The next morning, a fresh tank (without 'window') was filled with system water supplemented with filtered rainwater (RO water). The inset containing the fish was transferred into this fresh tank. Fish were left for approximately 30 minutes to allow egg laying. Afterward, the inset with fish was transferred back to another tank of water, and the eggs were collected. Eggs were washed with RO water and transferred to a Petri dish containing 30 mL of warm (28°C) E3 medium.

Eggs were transferred from the Petri dish into a 50 mL tube. Excess liquid was removed, and the eggs were washed twice with 20 mL sterile E3. They were then resuspended in 10 ml of sterile E3 containing antibiotics (Ampicillin 100 µg/mL, gentamicin 10 µg/mL, chloramphenicol 1 µg/mL). Culture dishes were prepared with 20 mL of sterile E3 supplemented with antibiotics, and the eggs were transferred into these dishes.

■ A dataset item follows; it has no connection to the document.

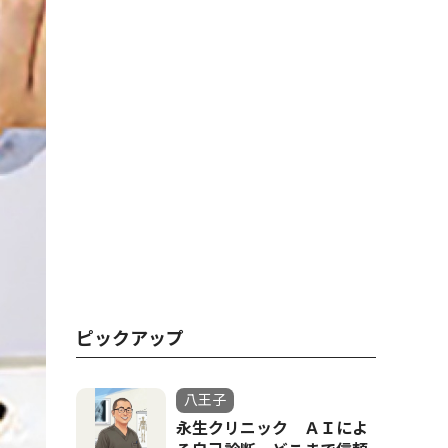
ピックアップ
八王子
永生クリニック ＡＩによ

The eggs were incubated for at least 6 hours at 28°C.

Eggs were transferred from the culture dish into a 50 mL tube. A bleach dilution of 1:1600 (0.003%) was prepared in sterile E3 from a 5% sodium hypochlorite bleach stock. Eggs were washed with 20 mL sterile E3, followed by a wash with 20 mL bleach dilution for 2 minutes; this was repeated once. They were then washed twice more with 20 mL sterile E3. Eggs were transferred to new culture dishes containing sterile E3.

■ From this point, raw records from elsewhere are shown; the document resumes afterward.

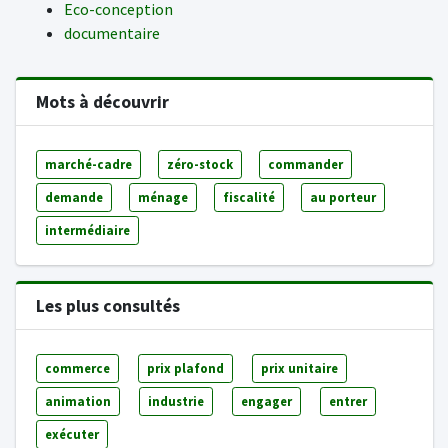
Eco-conception
documentaire
Mots à découvrir
marché-cadre
zéro-stock
commander
demande
ménage
fiscalité
au porteur
intermédiaire
Les plus consultés
commerce
prix plafond
prix unitaire
animation
industrie
engager
entrer
exécuter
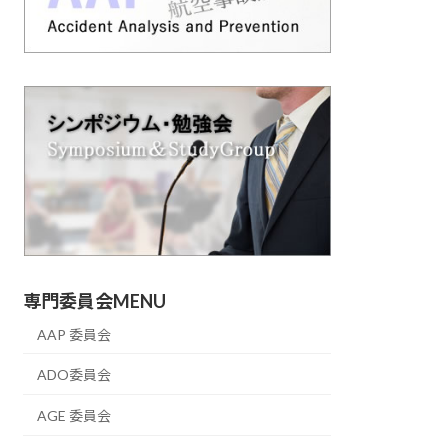
専門委員会MENU
AAP 委員会
ADO委員会
AGE 委員会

To release the embryos from the chorion, sharp tweezers were inserted into the egg, expanded slightly to puncture the chorion, and then withdrawn carefully. The freed larvae were transferred to new dishes with sterile E3.

50 mL of overnight bacterial culture was pelleted by centrifuging for 20 minutes at 4000 rpm. The pellet was washed with 2 mL of E3 and transferred to a microcentrifuge tube. In total, the pellet was washed twice with 2 mL of E3 by resuspending and centrifuging at 8000 rpm for 1 minute in a table top centrifuge. The final pellet was resuspended in 2 mL of E3, resulting in a concentrated bacterial culture.

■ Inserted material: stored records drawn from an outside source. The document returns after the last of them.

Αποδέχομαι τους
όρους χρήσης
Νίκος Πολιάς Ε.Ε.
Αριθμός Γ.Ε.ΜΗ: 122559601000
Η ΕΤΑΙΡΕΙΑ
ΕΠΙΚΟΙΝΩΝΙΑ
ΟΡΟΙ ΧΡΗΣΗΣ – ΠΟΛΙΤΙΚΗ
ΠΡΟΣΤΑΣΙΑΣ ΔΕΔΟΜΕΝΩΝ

Approximately 10 larvae were transferred to new plates containing 9.5 mL of sterile E3. To each plate, 500 µL of concentrated bacterial culture (2 × 10¹⁰ bacteria/mL) was added. Fish were inoculated until microscopy.

To anesthetize the larvae, tricaine was added to sterile E3 in a dish (final concentration of 1x Tricaine). Larvae were transferred into the dish, and once sufficiently sedated, were moved into imaging rings using a plastic pipette. Excess liquid was removed from the imaging ring. The cover slip was coated with 0.4% agarose containing tricaine, and the larvae were positioned at the center and gently pushed to the bottom against the slip.

Live imaging was performed on a Spinning Disc (Yokogawa CSU-X1-A1) Nikon Eclipse Ti microscope with Perfect Focus System equipped with a sample incubator (Tokai-Hit) and an Evolve 512 EMCCD camera (Photometrics), controlled with MetaMorph 7.7 software (Molecular Devices). Imaging was carried out with a 60× water-immersion objective (Plan Apo VC, NA 1.2; Nikon) and a 20× dry objective (Plan FL LWD, NA 0.70; Nikon), using Cobolt Calypso 491 nm and Cobolt 647 nm lasers and brightfield (light source) for excitation.

Larvae colonized with arabinose-induced kill switch-containing bacteria were imaged. First, a tile scan of the fish was taken, followed by an initial Z-stack to document stable gut colonization in the anterior-middle gut. To induce the kill switch, 250 µM L-arabinose was added on top of the agar slab until the solution reached the rim of the imaging ring. A coverslip was carefully placed on top and gently pressed until flat, ensuring a uniform layer of L-arabinose covered the agar slab; any excess solution was removed by pipetting. Overnight Z-stack imaging of gut colonization was then performed at the same locus as before, for a total of 16 hours, acquiring Z-stacks of the fluorescence channels every 15 minutes.